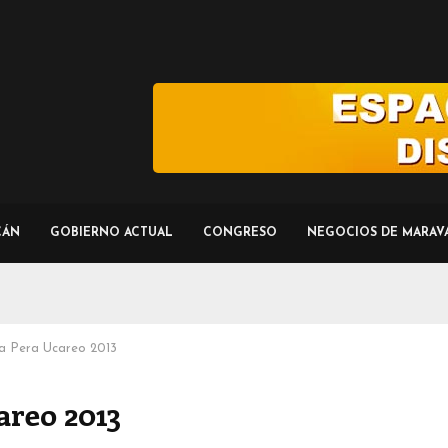
CÁN
GOBIERNO ACTUAL
CONGRESO
NEGOCIOS DE MARAV
 la Pera Ucareo 2013
careo 2013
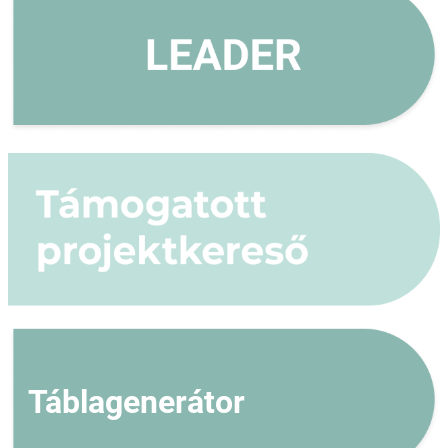
Táblagenerátor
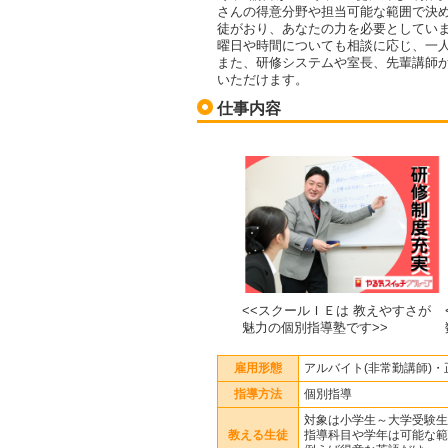
さんの得意分野や担当可能な範囲で決
徒がおり、あなたの力を必要としてい
曜日や時間についても相談に応じ、一
また、研修システムや室長、先輩講師
いただけます。
仕事内容
<<スクールＩＥは 教えやすさが
魅力の個別指導塾です>>
雇用形態
アルバイト(非常勤講師)・
指導方法
個別指導
対象は小学生～大学受験生
教える生徒
指導科目や学年は可能な範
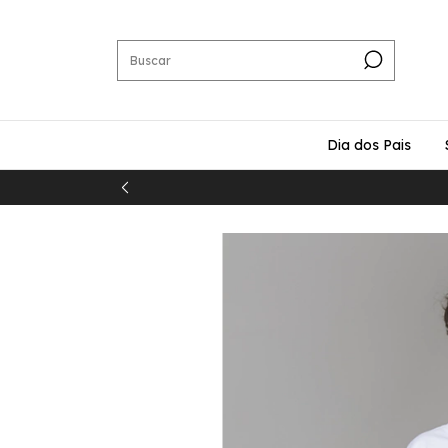
Dia dos Pais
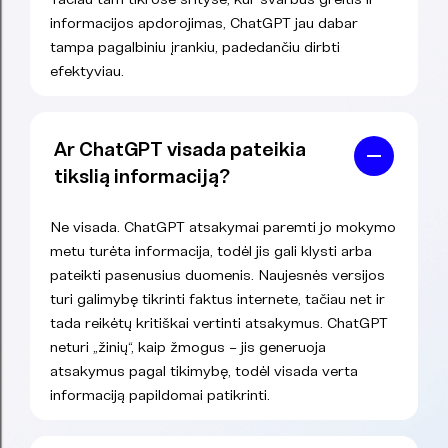
informacijos apdorojimas, ChatGPT jau dabar
tampa pagalbiniu įrankiu, padedančiu dirbti
efektyviau.
Ar ChatGPT visada pateikia
tikslią informaciją?
Ne visada. ChatGPT atsakymai paremti jo mokymo
metu turėta informacija, todėl jis gali klysti arba
pateikti pasenusius duomenis. Naujesnės versijos
turi galimybę tikrinti faktus internete, tačiau net ir
tada reikėtų kritiškai vertinti atsakymus. ChatGPT
neturi „žinių“, kaip žmogus – jis generuoja
atsakymus pagal tikimybę, todėl visada verta
informaciją papildomai patikrinti.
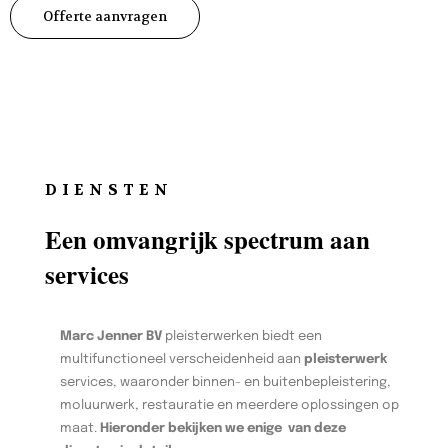
Offerte aanvragen
DIENSTEN
Een omvangrijk spectrum aan
services
Marc Jenner BV
pleisterwerken biedt een
multifunctioneel verscheidenheid aan
pleisterwerk
services, waaronder binnen- en buitenbepleistering,
moluurwerk, restauratie en meerdere oplossingen op
maat.
Hieronder bekijken we enige van deze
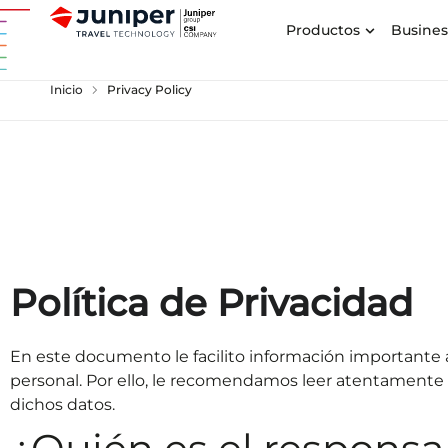
Productos
Busines
chevron_right
Inicio
Privacy Policy
Política de Privacidad
En este documento le facilito información importante 
personal. Por ello, le recomendamos leer atentamente 
dichos datos.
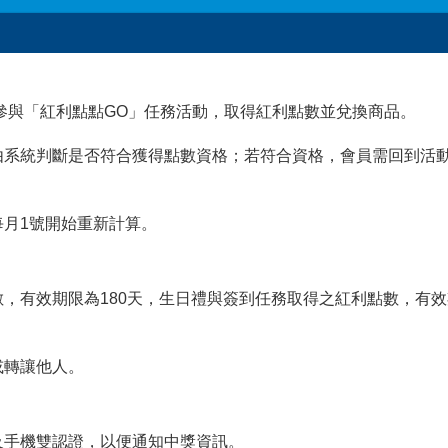
皆可參與「紅利點點GO」任務活動，取得紅利點數並兌換商品。
由系統判斷是否符合獲得點數資格；若符合資格，會員需回到活
每月1號開始重新計算。
數，有效期限為180天，生日禮與簽到任務取得之紅利點數，有效
或轉讓他人。
及手機雙認證，以便通知中獎資訊。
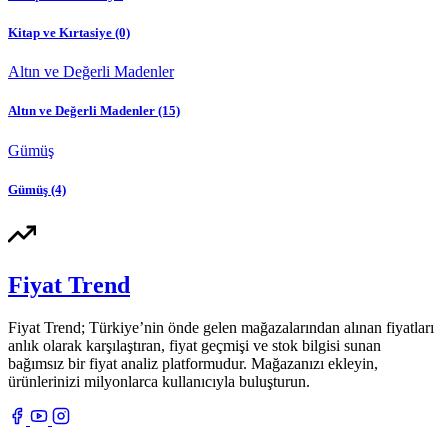
Kitap ve Kırtasiye
(0)
Altın ve Değerli Madenler
Altın ve Değerli Madenler
(15)
Gümüş
Gümüş
(4)
Fiyat Trend
Fiyat Trend; Türkiye’nin önde gelen mağazalarından alınan fiyatları
anlık olarak karşılaştıran, fiyat geçmişi ve stok bilgisi sunan
bağımsız bir fiyat analiz platformudur. Mağazanızı ekleyin,
ürünlerinizi milyonlarca kullanıcıyla buluşturun.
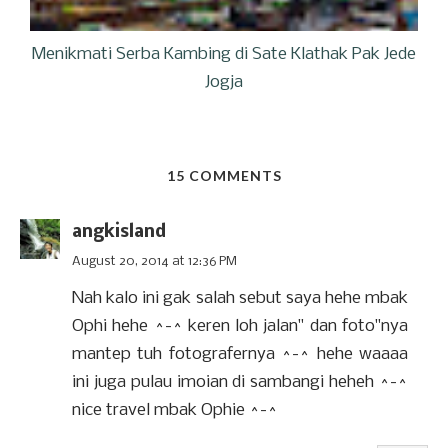
Menikmati Serba Kambing di Sate Klathak Pak Jede
Jogja
15 COMMENTS
angkisland
August 20, 2014 at 12:36 PM
Nah kalo ini gak salah sebut saya hehe mbak
Ophi hehe ^-^ keren loh jalan" dan foto"nya
mantep tuh fotografernya ^-^ hehe waaaa
ini juga pulau imoian di sambangi heheh ^-^
nice travel mbak Ophie ^-^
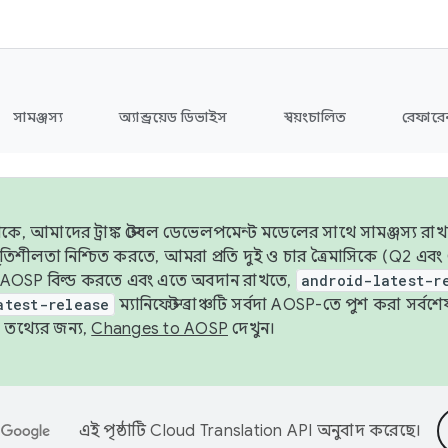
সামঞ্জস্য
অ্যান্ড্রয়েড ডিভাইস
স্বয়ংচালিত
রেফারেন
ে, আমাদের ট্রাঙ্ক স্টেবল ডেভেলপমেন্ট মডেলের সাথে সামঞ্জস্য রাখ
র স্থিতিশীলতা নিশ্চিত করতে, আমরা প্রতি দুই ও চার ত্রৈমাসিকে (Q2
 AOSP বিল্ড করতে এবং এতে অবদান রাখতে,
android-latest-r
atest-release
ম্যানিফেস্ট ব্রাঞ্চটি সর্বদা AOSP-তে পুশ করা সর্ব
তথ্যের জন্য,
Changes to AOSP
দেখুন।
এই পৃষ্ঠাটি
Cloud Translation API
অনুবাদ করেছে।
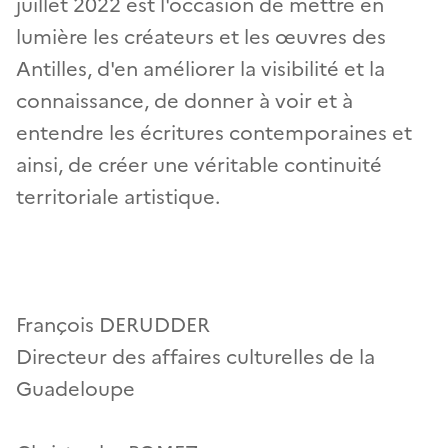
juillet 2022 est l'occasion de mettre en
lumière les créateurs et les œuvres des
Antilles, d'en améliorer la visibilité et la
connaissance, de donner à voir et à
entendre les écritures contemporaines et
ainsi, de créer une véritable continuité
territoriale artistique.
François DERUDDER
Directeur des affaires culturelles de la
Guadeloupe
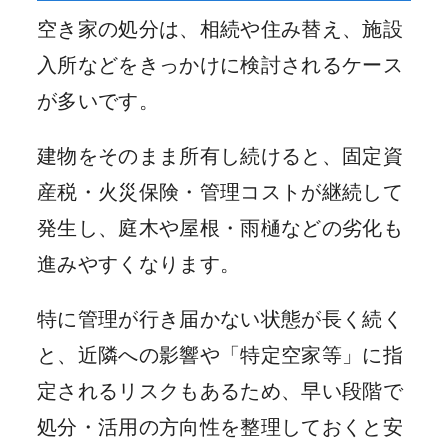
空き家の処分は、相続や住み替え、施設
入所などをきっかけに検討されるケース
が多いです。
建物をそのまま所有し続けると、固定資
産税・火災保険・管理コストが継続して
発生し、庭木や屋根・雨樋などの劣化も
進みやすくなります。
特に管理が行き届かない状態が長く続く
と、近隣への影響や「特定空家等」に指
定されるリスクもあるため、早い段階で
処分・活用の方向性を整理しておくと安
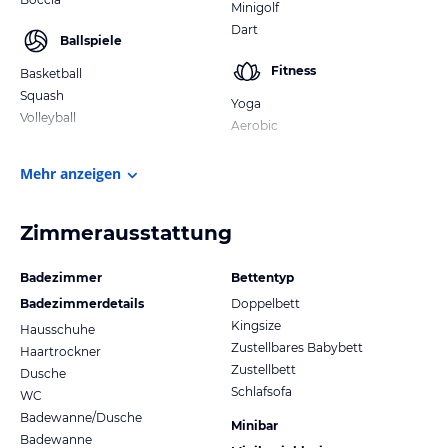
Minigolf
Dart
Ballspiele
Fitness
Basketball
Squash
Yoga
Volleyball
Aerobic
Mehr anzeigen
Zimmerausstattung
Badezimmer
Bettentyp
Badezimmerdetails
Doppelbett
Kingsize
Hausschuhe
Zustellbares Babybett
Haartrockner
Zustellbett
Dusche
Schlafsofa
WC
Badewanne/Dusche
Minibar
Badewanne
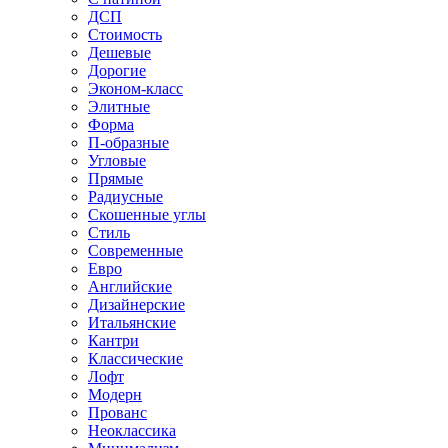
ДСП
Стоимость
Дешевые
Дорогие
Эконом-класс
Элитные
Форма
П-образные
Угловые
Прямые
Радиусные
Скошенные углы
Стиль
Современные
Евро
Английские
Дизайнерские
Итальянские
Кантри
Классические
Лофт
Модерн
Прованс
Неоклассика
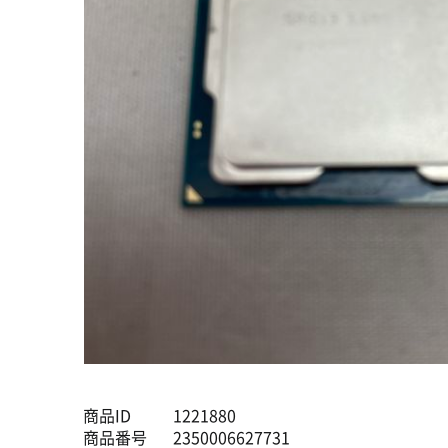
商品ID
1221880
商品番号
2350006627731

══════════

(YOUR INSTRUCTIONS): Only the number is wanted: how many lines in the data include the word "AOSP"?

(EXERCISE RESPONSE): 3